Program Randomly Stops

chvol · May 29, 2004

Who knows how to do any of the following (1-3)?

1. “You're going to want to run it not through the web server, but via the command line.”

2. “You can use a combination of PHP with client side code to keep the script running. Set a particular number of pages to be processed, a number lower than when you experience the timeout. As long as there are pages to be processed print a client side script, e.g. JavaScript, to reload the page. This will reload until all pages are done - then don't output the reloader code.”

3. “You are running the script from a browser. The browser receives output from your PHP script - or waits for it. Send output to the browser that triggers the reloading of the page. This makes sense when you invoke (whatever snoopy is) the class a finite number of times, e.g. 100 URLs at a time. Once the URLs are processed keep track of the number of processed URLs via a session variable. Then output some JavaScript to the browser that reloads the page. Here's an example How do I "print" a client side script?{: print "<script>document.location.reload();</script>"; Alternatively you can do it in PHP if you make sure there is no output sent before redirecting. You could use the header() function to redirect the script to itself. header("Location: ".$_SERVER['PHP_SELF']);”

Explanation:

I have written a PHP program to retrieve the HTML of the first page of search results from Google for a large file of search values. My program uses class SNOOPY

http://sourceforge.net/projects/snoopy

to translate the URL into the HTML. After about 100-300 references to snoopy, which takes about 5-15 minutes, it stops.

1. I start it using Internet Explorer.
2. There is no error message.
3. The program has no reference to set_time_limit.
4. max_executiontime=0 in php.ini .
5. A program that simply executes an endless for, periodically printing out the current time, runs indefinitely, which I manually stopped after 2 hours.
6. I am running it on my single PC windows 98 webserver Apache from PHPTriad

http://sourceforge.net/projects/phptriad

.

I received the above three answers, but I don’t know how to do those things. I program only in PHP (and HTML.) I can start up Apache webserver, write PHP programs using a file editor, and start them using Internet Explorer. I couldn’t get any further explanation.

Charlie chvol@aol.com

jimoblak · May 29, 2004

If you want Google data, contact Google corporate offices. While Google offers links to freely available content on the internet, the information provided by Google and the method that Google uses to present these links is Google's own valuable asset, protected by copyright law. You are apparently violating copyright with your program. It would not be surprising if Google has created physical safeguards on its system from leeches. This may be why your program is stopping.
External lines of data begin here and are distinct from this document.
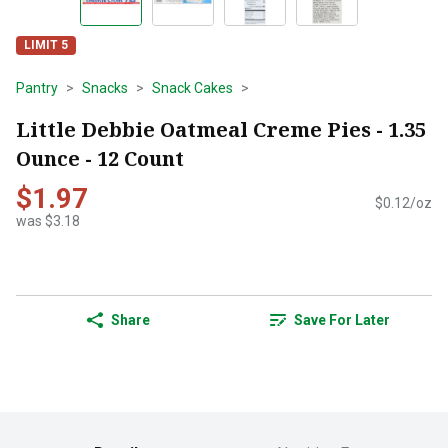
LIMIT 5
Pantry
Snacks
Snack Cakes
Little Debbie Oatmeal Creme Pies - 1.35
Ounce - 12 Count
$1.97
$0.12/oz
was $3.18
Share
Save For Later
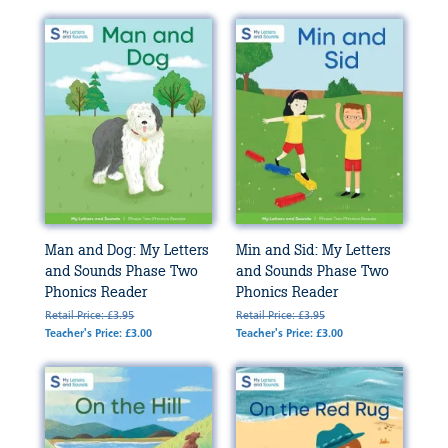
Man and Dog: My Letters
Min and Sid: My Letters
and Sounds Phase Two
and Sounds Phase Two
Phonics Reader
Phonics Reader
Retail Price: £3.95
Retail Price: £3.95
Teacher's Price: £3.00
Teacher's Price: £3.00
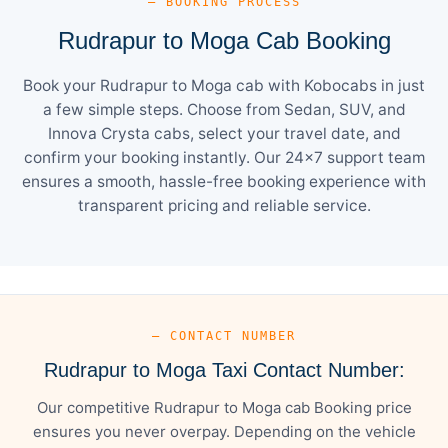
— BOOKING PROCESS
Rudrapur to Moga Cab Booking
Book your Rudrapur to Moga cab with Kobocabs in just
a few simple steps. Choose from Sedan, SUV, and
Innova Crysta cabs, select your travel date, and
confirm your booking instantly. Our 24×7 support team
ensures a smooth, hassle-free booking experience with
transparent pricing and reliable service.
— CONTACT NUMBER
Rudrapur to Moga Taxi Contact Number:
Our competitive Rudrapur to Moga cab Booking price
ensures you never overpay. Depending on the vehicle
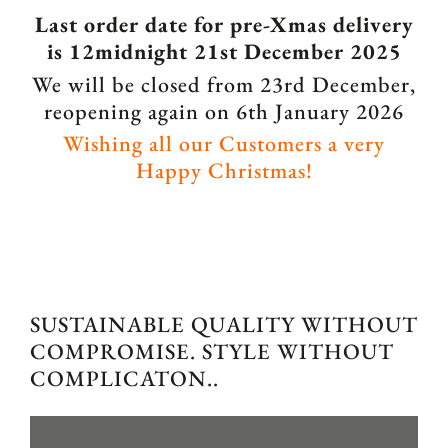
Last order date for pre-Xmas delivery
is 12midnight 21st December 2025
We will be closed from 23rd December,
reopening again on 6th January 2026
Wishing all our Customers a very
Happy Christmas!
SUSTAINABLE QUALITY WITHOUT
COMPROMISE. STYLE WITHOUT
COMPLICATON..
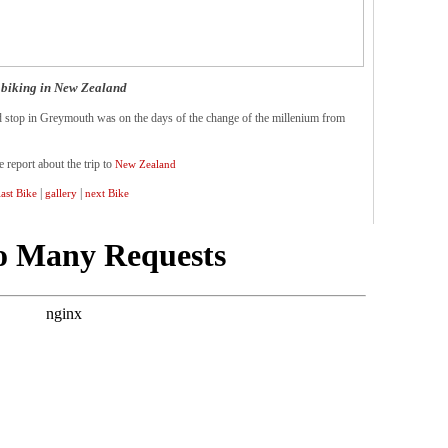
biking in New Zealand
 stop in Greymouth was on the days of the change of the millenium from
e report about the trip to
New Zealand
|
|
last Bike
gallery
next Bike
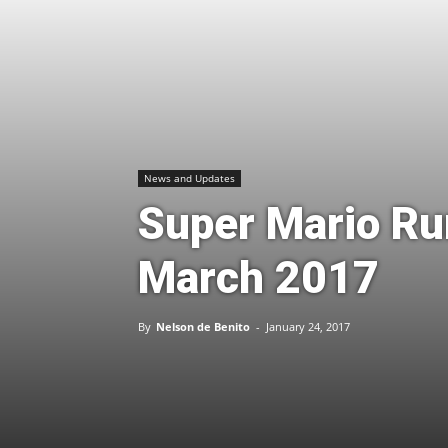
News and Updates
Super Mario Run
March 2017
By
Nelson de Benito
-
January 24, 2017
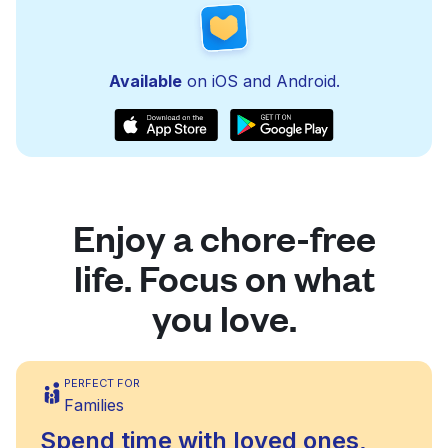
Available
on iOS and Android.
Enjoy a chore-free
life. Focus on what
you love.
PERFECT FOR
Families
Spend time with loved ones,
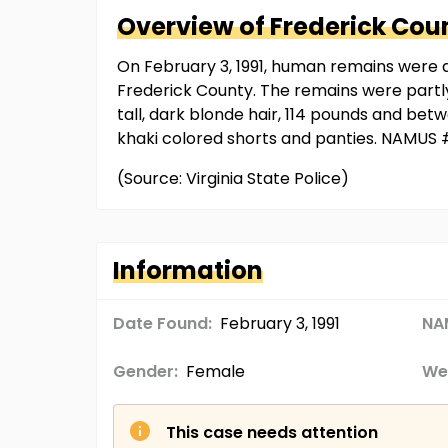
Overview of
Frederick Cou
On February 3, 1991, human remains were d
Frederick County. The remains were partly
tall, dark blonde hair, 114 pounds and bet
khaki colored shorts and panties. NAMUS
(Source: Virginia State Police)
Information
Date Found:
February 3, 1991
NA
Gender:
Female
We
This case needs attention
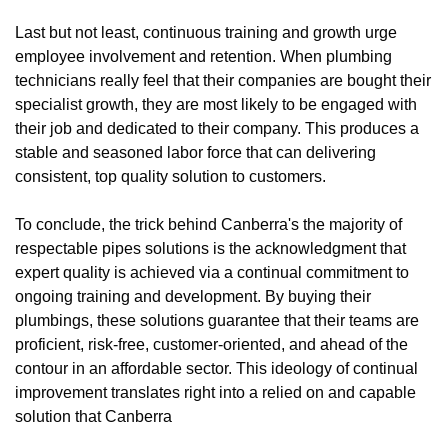
Last but not least, continuous training and growth urge
employee involvement and retention. When plumbing
technicians really feel that their companies are bought their
specialist growth, they are most likely to be engaged with
their job and dedicated to their company. This produces a
stable and seasoned labor force that can delivering
consistent, top quality solution to customers.
To conclude, the trick behind Canberra's the majority of
respectable pipes solutions is the acknowledgment that
expert quality is achieved via a continual commitment to
ongoing training and development. By buying their
plumbings, these solutions guarantee that their teams are
proficient, risk-free, customer-oriented, and ahead of the
contour in an affordable sector. This ideology of continual
improvement translates right into a relied on and capable
solution that Canberra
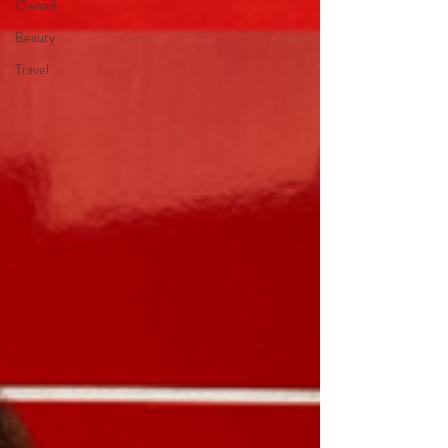
Owned
Beauty
Travel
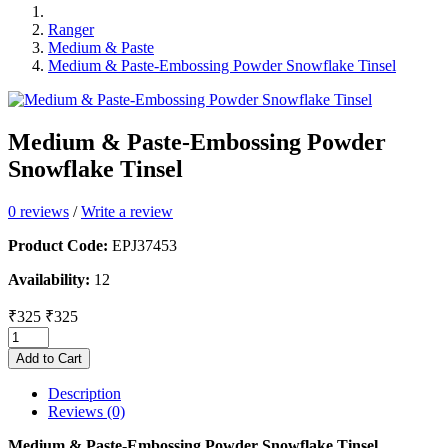
Ranger
Medium & Paste
Medium & Paste-Embossing Powder Snowflake Tinsel
Medium & Paste-Embossing Powder
Snowflake Tinsel
0 reviews
/
Write a review
Product Code:
EPJ37453
Availability:
12
₹325
₹325
Add to Cart
Description
Reviews (0)
Medium & Paste-Embossing Powder Snowflake Tinsel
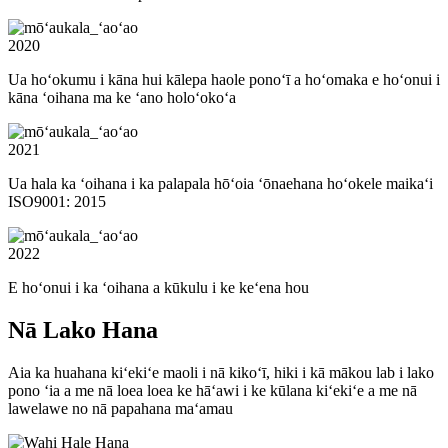
2020
Ua hoʻokumu i kāna hui kālepa haole ponoʻī a hoʻomaka e hoʻonui i
kāna ʻoihana ma ke ʻano holoʻokoʻa
2021
Ua hala ka ʻoihana i ka palapala hōʻoia ʻōnaehana hoʻokele maikaʻi
ISO9001: 2015
2022
E hoʻonui i ka ʻoihana a kūkulu i ke keʻena hou
Nā Lako Hana
Aia ka huahana kiʻekiʻe maoli i nā kikoʻī, hiki i kā mākou lab i lako
pono ʻia a me nā loea loea ke hāʻawi i ke kūlana kiʻekiʻe a me nā
lawelawe no nā papahana maʻamau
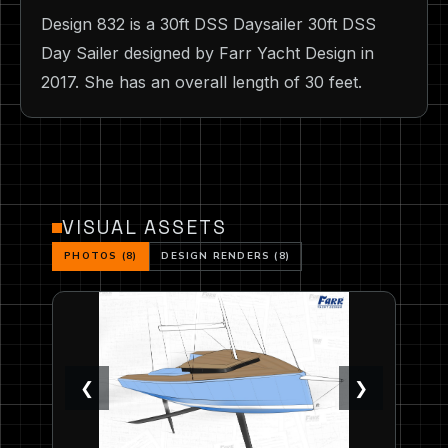
Design 832 is a 30ft DSS Daysailer 30ft DSS
Day Sailer designed by Farr Yacht Design in
2017. She has an overall length of 30 feet.
VISUAL ASSETS
PHOTOS (8)
DESIGN RENDERS (8)
❮
❯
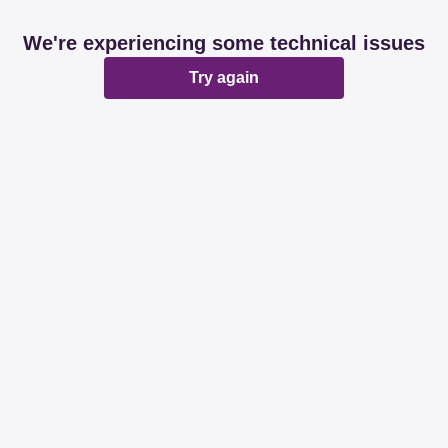
We're experiencing some technical issues
Try again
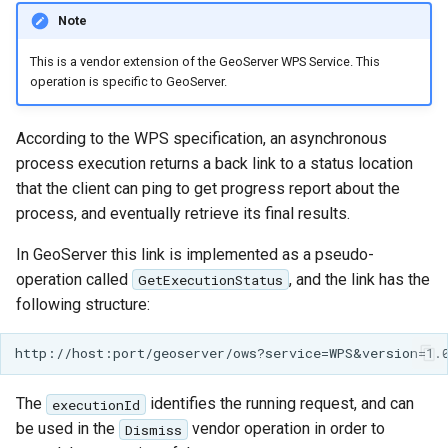
Note
This is a vendor extension of the GeoServer WPS Service. This
operation is specific to GeoServer.
According to the WPS specification, an asynchronous
process execution returns a back link to a status location
that the client can ping to get progress report about the
process, and eventually retrieve its final results.
In GeoServer this link is implemented as a pseudo-
operation called
, and the link has the
GetExecutionStatus
following structure:
The
identifies the running request, and can
executionId
be used in the
vendor operation in order to
Dismiss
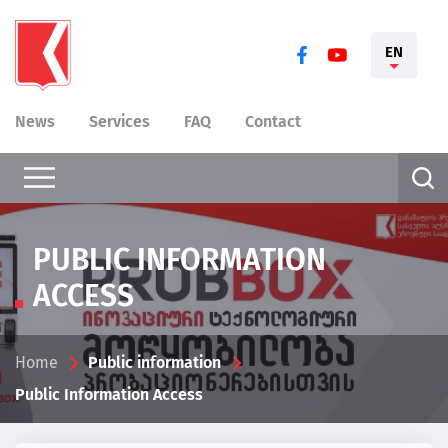
EN
News
Services
FAQ
Contact
PUBLIC INFORMATION
ACCESS
Home
Public information
Public Information Access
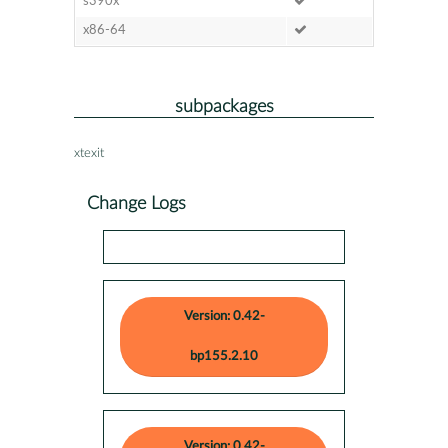
s390x
x86-64
subpackages
xtexit
Change Logs
Version: 0.42-
bp155.2.10
Version: 0.42-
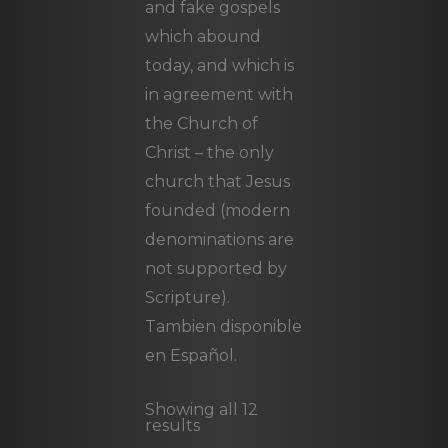
and fake gospels
which abound
today, and which is
in agreement with
the Church of
Christ – the only
church that Jesus
founded (modern
denominations are
not supported by
Scripture).
Tambien disponible
en Español.
Showing all 12
results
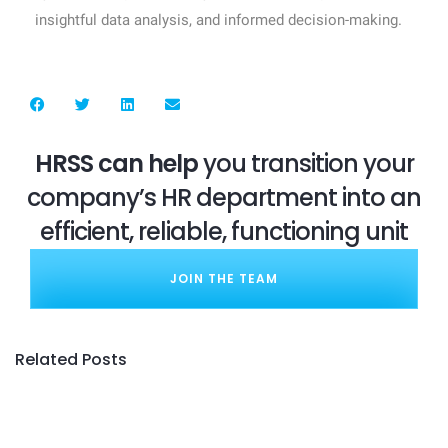
insightful data analysis, and informed decision-making.
HRSS can help
you transition your
company’s HR department into an
efficient, reliable, functioning unit
JOIN THE TEAM
Related Posts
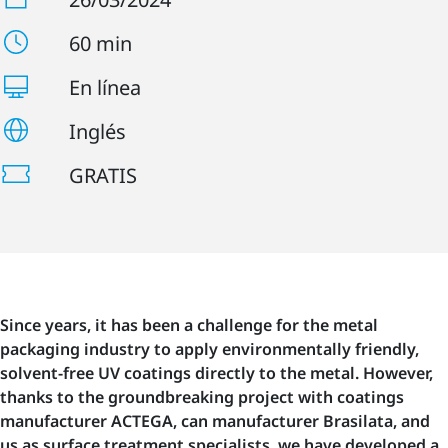
60 min
En línea
Inglés
GRATIS
Since years, it has been a challenge for the metal
packaging industry to apply environmentally friendly,
solvent-free UV coatings directly to the metal. However,
thanks to the groundbreaking project with coatings
manufacturer ACTEGA, can manufacturer Brasilata, and
us as surface treatment specialists, we have developed a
Based on thread434-775917 , it seems that you are not really creating a web spider. Google is 'Google' because they created a real web spider. You appear to be creating a leeching program by stealing data from other web spiders. This is not how legitimate spiders work and you should really contact an attorney before you go any further with this program.

I suggest you contact domain registrars to seek domains to crawl. You are violating copyright law by leeching Google.

- - picklefish - -
Why is everyone in this forum responding to me as picklefish?

chvol · May 29, 2004

Wrong. You are making some very bad assumptions. The other thread is a separate issue. As it says, I was asking about writing my own search engine, not using google's.

The current post has to do with a program that checks how many finds that Google reports, in order to sort a list by how often it occurs on the internet. I merely draw conclusions. I don't display anything from google. (I can get the same results from any search engine, of course.)

jimoblak · May 29, 2004

The assumption that you are leeching copyrighted content from Google is not wrong. You admitted to doing this. Your application (whether it is being discussed in this thread or another) is leeching copyrighted data from Google, even if you allege to do additional processing (derivative work) on this data.

This is still where you should directly contact Google and/or consult an attorney as you are treading on feeble legal ground. Your program, based on what you have stated in this thread, is apparently leeching Google's proprietary ranking data. You did not personally determine what site is ranked higher or appears on Google's first page. This is what can cause you legal trouble.

Even if you do not see anything legally wrong with what you are doing, Google's servers might: and this may be why your program dies. Servers can be programmed to deny leechers, even obstinate ones that do not understand help offered by the Tek-tips community.

If...

I don't display anything from google.

...then stop using Google. Use another search engine that does not copyright its results and does not have the intelligent servers that block leechers. Review

http://dmoz.org/license.html

for a good alternative.

Just because snoopy is open source and hosted on sourceforge.net does not mean that everything that you do with it is legal. This is why you really need to speak with an attorney before you go further with this. I am confused why you are not asking your questions on the snoopy forum at sourceforge.net.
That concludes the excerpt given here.